#### What you have to do:
Please give the whole listing again word for word, and drop any pictures it holds.

────────────────────────────────────────

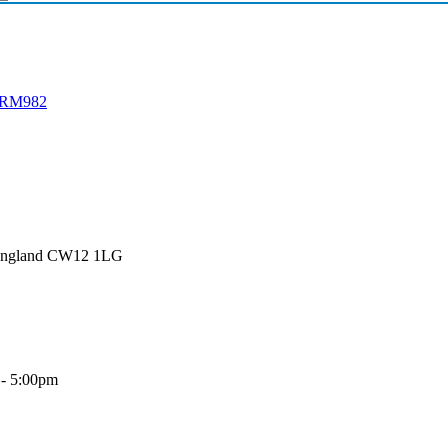
h RM982
 England CW12 1LG
 - 5:00pm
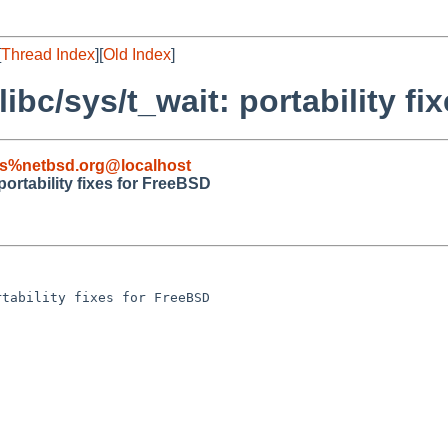
[
Thread Index
][
Old Index
]
libc/sys/t_wait: portability f
s%netbsd.org@localhost
 portability fixes for FreeBSD
tability fixes for FreeBSD
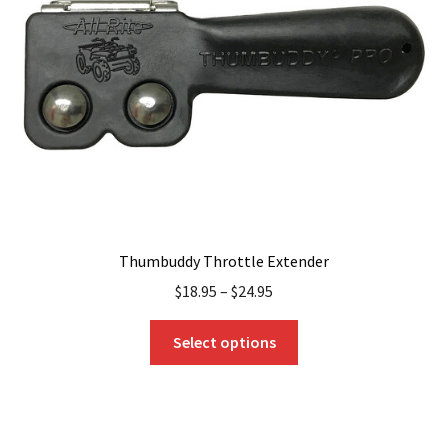
Thumbuddy Throttle Extender
$
18.95
–
$
24.95
This
Select options
product
has
multiple
variants.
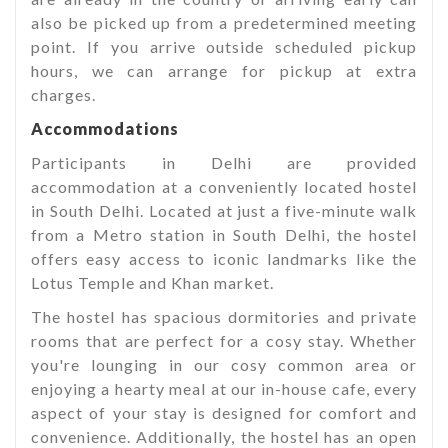
also be picked up from a predetermined meeting
point. If you arrive outside scheduled pickup
hours, we can arrange for pickup at extra
charges.
Accommodations
Participants in Delhi are provided
accommodation at a conveniently located hostel
in South Delhi. Located at just a five-minute walk
from a Metro station in South Delhi, the hostel
offers easy access to iconic landmarks like the
Lotus Temple and Khan market.
The hostel has spacious dormitories and private
rooms that are perfect for a cosy stay. Whether
you're lounging in our cosy common area or
enjoying a hearty meal at our in-house cafe, every
aspect of your stay is designed for comfort and
convenience. Additionally, the hostel has an open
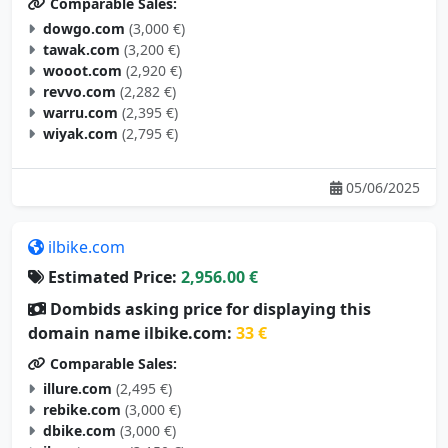
Comparable Sales:
dowgo.com
(3,000 €)
tawak.com
(3,200 €)
wooot.com
(2,920 €)
revvo.com
(2,282 €)
warru.com
(2,395 €)
wiyak.com
(2,795 €)
05/06/2025
ilbike.com
Estimated Price:
2,956.00 €
Dombids asking price for displaying this
domain name ilbike.com:
33 €
Comparable Sales:
illure.com
(2,495 €)
rebike.com
(3,000 €)
dbike.com
(3,000 €)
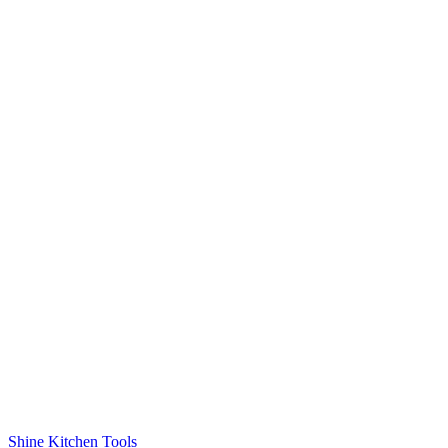
Shine Kitchen Tools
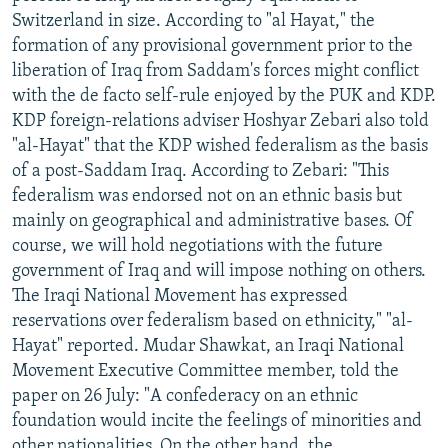
Switzerland in size. According to "al Hayat," the
formation of any provisional government prior to the
liberation of Iraq from Saddam's forces might conflict
with the de facto self-rule enjoyed by the PUK and KDP.
KDP foreign-relations adviser Hoshyar Zebari also told
"al-Hayat" that the KDP wished federalism as the basis
of a post-Saddam Iraq. According to Zebari: "This
federalism was endorsed not on an ethnic basis but
mainly on geographical and administrative bases. Of
course, we will hold negotiations with the future
government of Iraq and will impose nothing on others.
The Iraqi National Movement has expressed
reservations over federalism based on ethnicity," "al-
Hayat" reported. Mudar Shawkat, an Iraqi National
Movement Executive Committee member, told the
paper on 26 July: "A confederacy on an ethnic
foundation would incite the feelings of minorities and
other nationalities. On the other hand, the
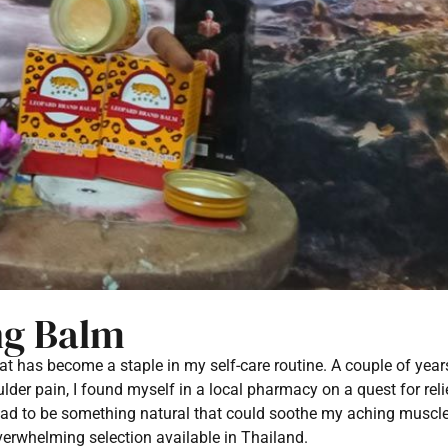
ng Balm
hat has become a staple in my self-care routine. A couple of year
er pain, I found myself in a local pharmacy on a quest for reli
ad to be something natural that could soothe my aching muscle
verwhelming selection available in Thailand.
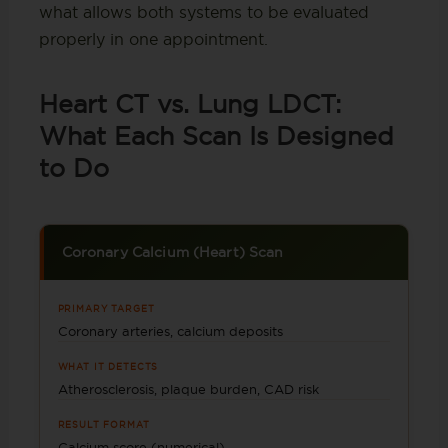
what allows both systems to be evaluated
properly in one appointment.
Heart CT vs. Lung LDCT:
What Each Scan Is Designed
to Do
Coronary Calcium (Heart) Scan
PRIMARY TARGET
Coronary arteries, calcium deposits
WHAT IT DETECTS
Atherosclerosis, plaque burden, CAD risk
RESULT FORMAT
Calcium score (numerical)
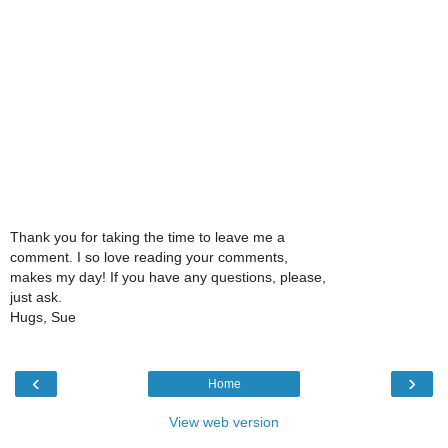
Thank you for taking the time to leave me a
comment. I so love reading your comments,
makes my day! If you have any questions, please,
just ask.
Hugs, Sue
‹
›
Home
View web version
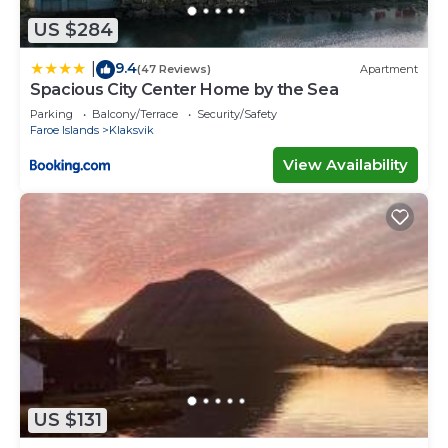
US $284
9.4
|
(47 Reviews)
Apartment
Spacious City Center Home by the Sea
Parking
Balcony/Terrace
Security/Safety
Faroe Islands
Klaksvik
View Availability
US $131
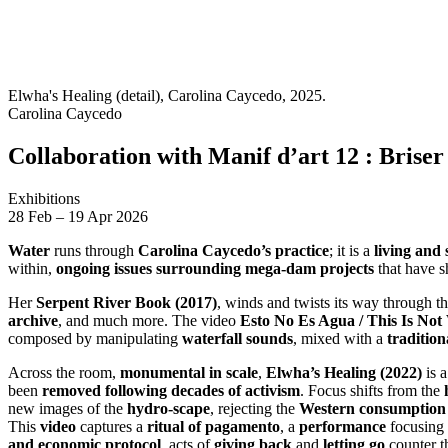
Elwha's Healing (detail), Carolina Caycedo, 2025.
Carolina Caycedo
Collaboration with Manif d’art 12 : Briser l
Exhibitions
28
Feb
–
19
Apr 2026
Water
runs through
Carolina Caycedo’s practice
; it is a
living and 
within,
ongoing issues surrounding mega-dam projects
that have 
Her
Serpent River Book (2017)
, winds and twists its way through t
archive
, and much more. The video
Esto No Es Agua / This Is Not
composed by manipulating
waterfall sounds
, mixed with a
tradition
Across the room,
monumental in scale
,
Elwha’s Healing (2022)
is 
been
removed following decades of activism
. Focus shifts from the
new images of the
hydro-scape
, rejecting the
Western consumption 
This
video
captures a
ritual of pagamento
, a
performance
focusing
and economic protocol
, acts of
giving back
and
letting go
counter 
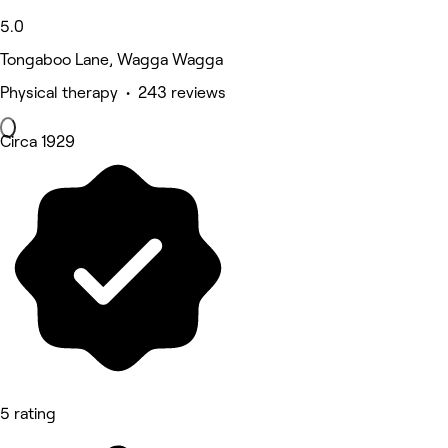
5.0
Tongaboo Lane, Wagga Wagga
Physical therapy • 243 reviews
Circa 1929
5 rating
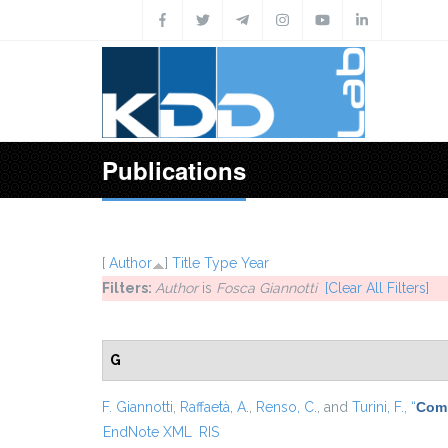
Skip to main content
Publications
[
Author
]
Title
Type
Year
Filters:
Author
is
Fosca Giannotti
[Clear All Filters]
G
F. Giannotti
,
Raffaetà, A.
,
Renso, C.
, and
Turini, F.
,
“
Comp
EndNote XML
RIS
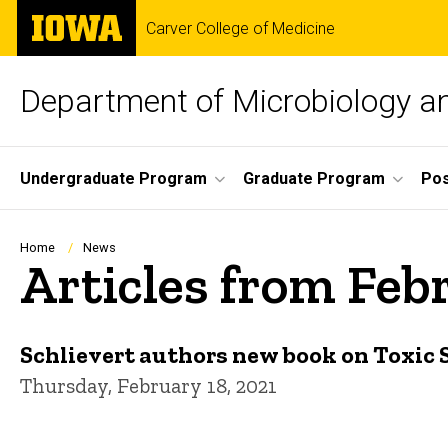
Skip
The
Carver College of Medicine
to
University
main
of
content
Iowa
Department of Microbiology 
Site
Undergraduate Program
Graduate Program
Pos
Main
Navigation
Breadcrumb
Home
News
Articles from Feb
Schlievert authors new book on Toxic
Thursday, February 18, 2021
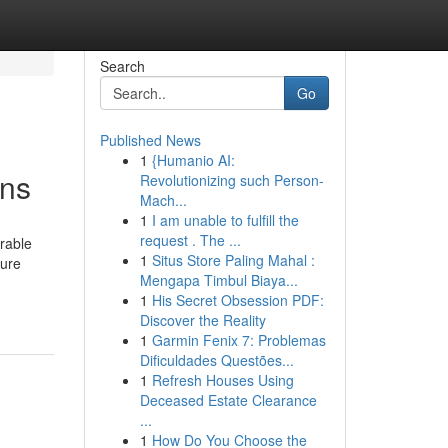
Search
Go
Published News
1
{Humanio AI:
ens
Revolutionizing such Person-
Mach...
1
I am unable to fulfill the
request . The ...
erable
1
Situs Store Paling Mahal :
sure
Mengapa Timbul Biaya...
1
His Secret Obsession PDF:
Discover the Reality
1
Garmin Fenix 7: Problemas
Dificuldades Questões...
1
Refresh Houses Using
Deceased Estate Clearance
...
1
How Do You Choose the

────────────────────────────────────────

#### Task output:
h RM982
 England CW12 1LG
 - 5:00pm
[
Thread Index
][
Old Index
]
libc/sys/t_wait: portability f
s%netbsd.org@localhost
 portability fixes for FreeBSD
tability fixes for FreeBSD
Thumbuddy Throttle Extender
$
18.95
–
$
24.95
This
Select options
product
has
multiple
variants.
also be picked up from a predetermined meeting
point. If you arrive outside scheduled pickup
hours, we can arrange for pickup at extra
charges.
Accommodations
Participants in Delhi are provided
accommodation at a conveniently located hostel
in South Delhi. Located at just a five-minute walk
from a Metro station in South Delhi, the hostel
offers easy access to iconic landmarks like the
Lotus Temple and Khan market.
The hostel has spacious dormitories and private
rooms that are perfect for a cosy stay. Whether
you're lounging in our cosy common area or
enjoying a hearty meal at our in-house cafe, every
aspect of your stay is designed for comfort and
convenience. Additionally, the hostel has an open
Comparable Sales:
dowgo.com
(3,000 €)
tawak.com
(3,200 €)
wooot.com
(2,920 €)
revvo.com
(2,282 €)
warru.com
(2,395 €)
wiyak.com
(2,795 €)
05/06/2025
ilbike.com
Estimated Price:
2,956.00 €
Dombids asking price for displaying this
domain name ilbike.com:
33 €
Comparable Sales:
illure.com
(2,495 €)
rebike.com
(3,000 €)
dbike.com
(3,000 €)
Shine Kitchen Tools
Switzerland in size. According to "al Hayat," the
formation of any provisional government prior to the
liberation of Iraq from Saddam's forces might conflict
with the de facto self-rule enjoyed by the PUK and KDP.
KDP foreign-relations adviser Hoshyar Zebari also told
"al-Hayat" that the KDP wished federalism as the basis
of a post-Saddam Iraq. According to Zebari: "This
federalism was endorsed not on an ethnic basis but
mainly on geographical and administrative bases. Of
course, we will hold negotiations with the future
government of Iraq and will impose nothing on others.
The Iraqi National Movement has expressed
reservations over federalism based on ethnicity," "al-
Hayat" reported. Mudar Shawkat, an Iraqi National
Movement Executive Committee member, told the
paper on 26 July: "A confederacy on an ethnic
foundation would incite the feelings of minorities and
other nationalities. On the other hand, the
ng Balm
hat has become a staple in my self-care routine. A couple of year
er pain, I found myself in a local pharmacy on a quest for reli
ad to be something natural that could soothe my aching muscle
verwhelming selection available in Thailand.
what allows both systems to be evaluated
properly in one appointment.
Heart CT vs. Lung LDCT:
What Each Scan Is Designed
to Do
Coronary Calcium (Heart) Scan
PRIMARY TARGET
Coronary arteries, calcium deposits
WHAT IT DETECTS
Atherosclerosis, plaque burden, CAD risk
RESULT FORMAT
Calcium score (numerical)
Thank you for taking the time to leave me a
comment. I so love reading your comments,
makes my day! If you have any questions, please,
just ask.
Hugs, Sue
‹
›
Home
View web version
US $284
9.4
|
(47 Reviews)
Apartment
Spacious City Center Home by the Sea
Parking
Balcony/Terrace
Security/Safety
Faroe Islands
Klaksvik
View Availability
US $131
Elwha's Healing (detail), Carolina Caycedo, 2025.
Carolina Caycedo
Collaboration with Manif d’art 12 : Briser l
Exhibitions
28
Feb
–
19
Apr 2026
Water
runs through
Carolina Caycedo’s practice
; it is a
living and 
within,
ongoing issues surrounding mega-dam projects
that have 
Her
Serpent River Book (2017)
, winds and twists its way through t
archive
, and much more. The video
Esto No Es Agua / This Is Not
composed by manipulating
waterfall sounds
, mixed with a
tradition
Across the room,
monumental in scale
,
Elwha’s Healing (2022)
is 
been
removed following decades of activism
. Focus shifts from the
new images of the
hydro-scape
, rejecting the
Western consumption 
This
video
captures a
ritual of pagamento
, a
performance
focusing
and economic protocol
, acts of
giving back
and
letting go
counter 
5.0
Tongaboo Lane, Wagga Wagga
Physical therapy • 243 reviews
Circa 1929
5 rating
Skip to main content
Publications
[
Author
]
Title
Type
Year
Filters:
Author
is
Fosca Giannotti
[Clear All Filters]
G
F. Giannotti
,
Raffaetà, A.
,
Renso, C.
, and
Turini, F.
,
“
Comp
EndNote XML
RIS
Skip
The
Carver College of Medicine
to
University
main
of
content
Iowa
Department of Microbiology 
Site
Undergraduate Program
Graduate Program
Pos
Main
Navigation
Breadcrumb
Home
News
Articles from Feb
Schlievert authors new book on Toxic
Thursday, February 18, 2021
Search
Go
Published News
1
{Humanio AI:
ens
Revolutionizing such Person-
Mach...
1
I am unable to fulfill the
request . The ...
erable
1
Situs Store Paling Mahal :
sure
Mengapa Timbul Biaya...
1
His Secret Obsession PDF:
Discover the Reality
1
Garmin Fenix 7: Problemas
Dificuldades Questões...
1
Refresh Houses Using
Deceased Estate Clearance
...
1
How Do You Choose the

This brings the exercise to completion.